Sierra Burgess is a Loser is a teen-comedy that tells the hard life of a not-so-IT teenager at school. Sierra Burgess (Shannon Purser) is a very intelligent and somewhat nerdy young woman who ends up the (voluntary) victim of an identity mistake. Jamey, the most popular boy in school starts sending her a series of messages thinking he’s writing them to cheerleader Veronica. Once the exchange is discovered, however, she is unable to tell him, and so sets up a real parallel relationship.

Spirited Away and all Studio Ghibli films 

At the announcement that all Studio Ghibli’s animated cult films from Porco Rosso to My Neighbor Totoro had been included in the Netflix catalogue, we could only rejoice in profound joy. The films of the studio founded by Miyazaki, on the other hand, are little jewels of plot and staging, full of deep meanings and the result of boundless imagination. Watch them all. With the little ones have fun with Ponyo on the cliff, with the older ones let yourself be carried away by the wonderful stories of Kiki’s home deliveries, Howl’s moving castle or The enchanted city, but also by the amazing heroines of Princess Mononoke or Nausicaa of the Valley of the Wind. Getting to know, seeing and re-watching the Studio Ghibli-Miyazaki films is a gift that you give yourself and you will give to those who don’t know them yet. 
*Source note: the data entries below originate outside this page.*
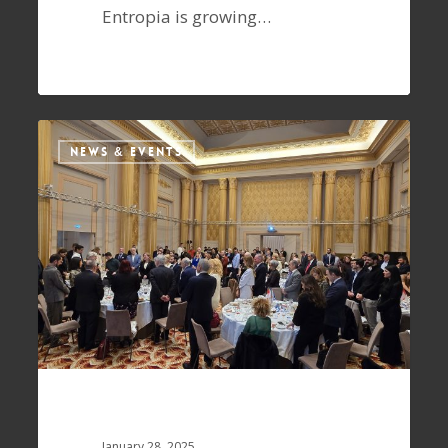
Entropia is growing…
NEWS & EVENTS
January 28, 2025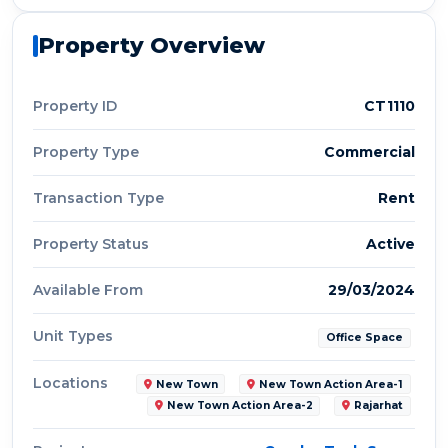
Property Overview
Property ID
CT1110
Property Type
Commercial
Transaction Type
Rent
Property Status
Active
Available From
29/03/2024
Unit Types
Office Space
Locations
New Town
New Town Action Area-1
New Town Action Area-2
Rajarhat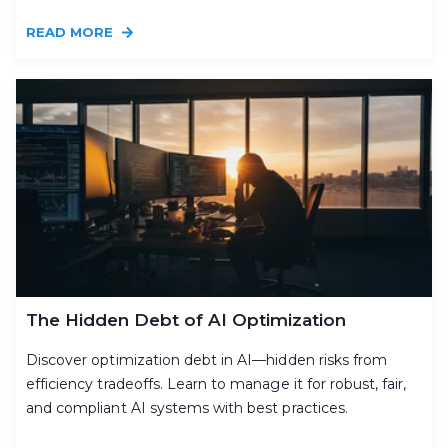
READ MORE
The Hidden Debt of AI Optimization
Discover optimization debt in AI—hidden risks from
efficiency tradeoffs. Learn to manage it for robust, fair,
and compliant AI systems with best practices.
Mowgli – Son of the Jungle, by Andy Serkis

This Netflix adaptation of Rudyard Kipling’s classic is certainly not suitable for the little ones, but for grown-up kids. Forget the dancing bears and the tunes of the Disney animated version, Mowgli – Son of the Jungle is a ruthless and dark film about diversity and acceptance. The story is known, Mowgli was still a baby when he was stolen by the panther Bagheera from the clutches of the bloodthirsty tiger Shere Khan who had just exterminated an entire village of humans. Entrusted to the care of a family of wolves, Mowgli grows up thinking he is one of them, but it will only be through the famous ‘hunting test’ that he will be able to prove whether he is worthy of remaining in the pack.

Harry Potter – the saga

The world of Hogwarts and the most famous wizard ever arrived for Christmas in streaming, immediately positioning itself among the most viewed titles. From Harry Potter and the Philosopher’s Stone to Harry Potter and the Deathly Hallows 1 and 2: all 8 films in the saga are available on Netflix, to watch and watch again while waiting for some news.